Exercise requirements:
Copy out the lines below that hold the word "Ernährungsberaterin".

Input material:

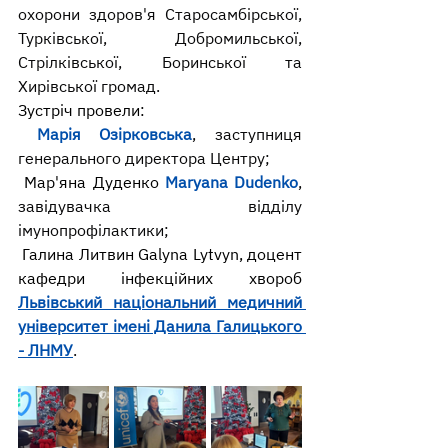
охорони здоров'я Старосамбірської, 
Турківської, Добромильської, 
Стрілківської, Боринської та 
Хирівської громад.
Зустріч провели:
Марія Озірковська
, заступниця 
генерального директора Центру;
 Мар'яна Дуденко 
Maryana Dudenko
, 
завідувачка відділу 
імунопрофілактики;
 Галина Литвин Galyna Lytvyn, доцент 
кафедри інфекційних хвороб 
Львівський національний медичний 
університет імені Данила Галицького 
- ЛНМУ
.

--

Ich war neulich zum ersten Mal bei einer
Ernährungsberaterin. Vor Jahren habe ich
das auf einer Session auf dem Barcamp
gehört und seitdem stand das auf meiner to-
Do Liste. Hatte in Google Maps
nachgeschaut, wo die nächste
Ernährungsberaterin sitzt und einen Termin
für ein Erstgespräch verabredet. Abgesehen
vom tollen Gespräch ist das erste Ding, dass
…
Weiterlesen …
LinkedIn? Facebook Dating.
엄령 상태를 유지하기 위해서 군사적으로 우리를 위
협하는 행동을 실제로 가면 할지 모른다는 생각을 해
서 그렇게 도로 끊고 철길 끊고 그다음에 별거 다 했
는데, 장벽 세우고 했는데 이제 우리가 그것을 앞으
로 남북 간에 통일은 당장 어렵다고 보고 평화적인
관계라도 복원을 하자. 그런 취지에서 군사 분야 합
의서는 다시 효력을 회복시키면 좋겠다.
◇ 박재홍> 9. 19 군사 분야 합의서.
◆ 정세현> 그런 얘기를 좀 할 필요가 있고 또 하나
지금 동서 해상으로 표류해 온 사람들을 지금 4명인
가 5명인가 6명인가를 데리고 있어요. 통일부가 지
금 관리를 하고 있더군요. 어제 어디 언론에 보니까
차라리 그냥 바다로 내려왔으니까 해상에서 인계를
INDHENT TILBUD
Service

Exercise solution:
Ernährungsberaterin. Vor Jahren habe ich
Ernährungsberaterin sitzt und einen Termin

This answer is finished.